From 3d7844b71130f75b914a138871898dec3f956007 Mon Sep 17 00:00:00 2001
From: Dima Gerasimov <karlicoss@gmail.com>
Date: Mon, 1 Jun 2020 23:45:26 +0100
Subject: [PATCH 4/4] core: support '' for explicitly set empty path set

---
 doc/MODULES.org    |  4 +++-
 doc/SETUP.org      |  3 +--
 my/core/common.py  | 13 +++++++++----
 tests/get_files.py |  3 +++
 4 files changed, 16 insertions(+), 7 deletions(-)
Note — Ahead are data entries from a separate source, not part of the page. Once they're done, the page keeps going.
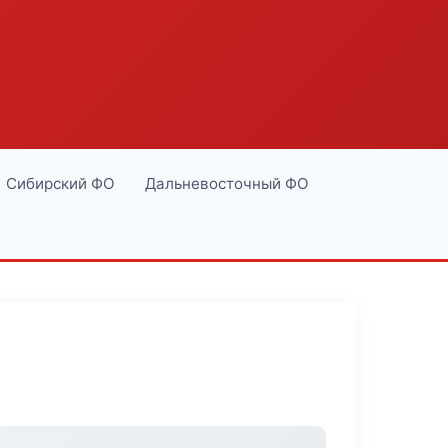
Сибирский ФО
Дальневосточный ФО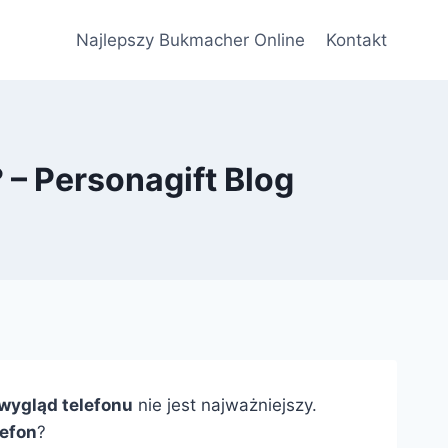
Najlepszy Bukmacher Online
Kontakt
 – Personagift Blog
wygląd telefonu
nie jest najważniejszy.
lefon
?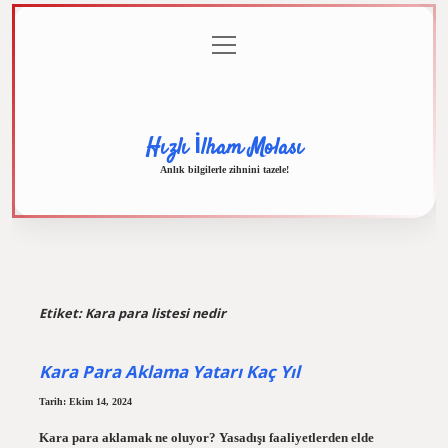
menüyü
Anasayfa
Gizlilik
Yasal
Hakkımızda
aç
Politikası
Uyarı
Hızlı İlham Molası
Anlık bilgilerle zihnini tazele!
Etiket:
Kara para listesi nedir
Kara Para Aklama Yatarı Kaç Yıl
Tarih: Ekim 14, 2024
Kara para aklamak ne oluyor? Yasadışı faaliyetlerden elde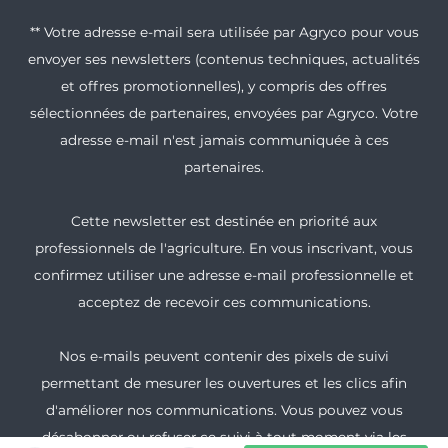
** Votre adresse e-mail sera utilisée par Agryco pour vous
envoyer ses newsletters (contenus techniques, actualités
et offres promotionnelles), y compris des offres
sélectionnées de partenaires, envoyées par Agryco. Votre
adresse e-mail n'est jamais communiquée à ces
partenaires.
Cette newsletter est destinée en priorité aux
professionnels de l'agriculture. En vous inscrivant, vous
confirmez utiliser une adresse e-mail professionnelle et
acceptez de recevoir ces communications.
Nos e-mails peuvent contenir des pixels de suivi
permettant de mesurer les ouvertures et les clics afin
d'améliorer nos communications. Vous pouvez vous
désabonner ou refuser ce suivi à tout moment via les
diff --git a/doc/MODULES.org b/doc/MODULES.org
index a30e814..4b33143 100644
--- a/doc/MODULES.org
+++ b/doc/MODULES.org
@@ -46,7 +46,9 @@ Some explanations:
   - =/a/path/to/directory/=, so the module will consume all files from this directory
   - a list of files/directories (it will be flattened)
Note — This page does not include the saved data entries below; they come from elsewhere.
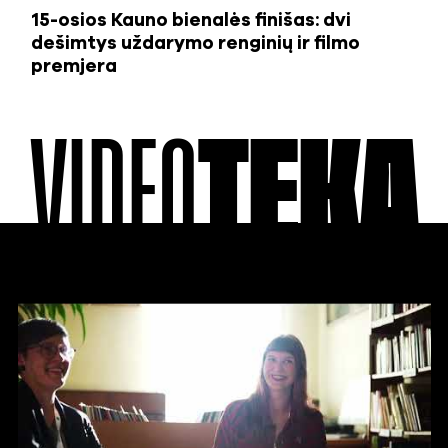
15-osios Kauno bienalės finišas: dvi
dešimtys uždarymo renginių ir filmo
premjera
VIDEO
TEKA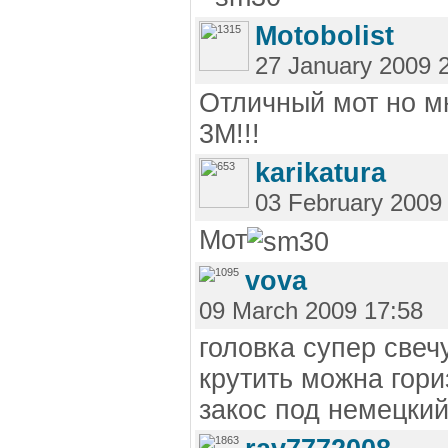
Motobolist
27 January 2009 
Отличный мот но м
3М!!!
karikatura
03 February 2009
Мот
vova
09 March 2009 17:58
головка супер све
крутить можна гор
закос под немецки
   - a [[https://docs.python.org/3/library/glob.html?highlight=glob#glob.glob][glob]] string, so you can be flexible about the format of your data on disk (e.g. if you want to keep it compressed)
-  - empty sequence (e.g. ~export_path = ()~), this is useful for modules that merge multiple data sources (for example, =my.twitter=)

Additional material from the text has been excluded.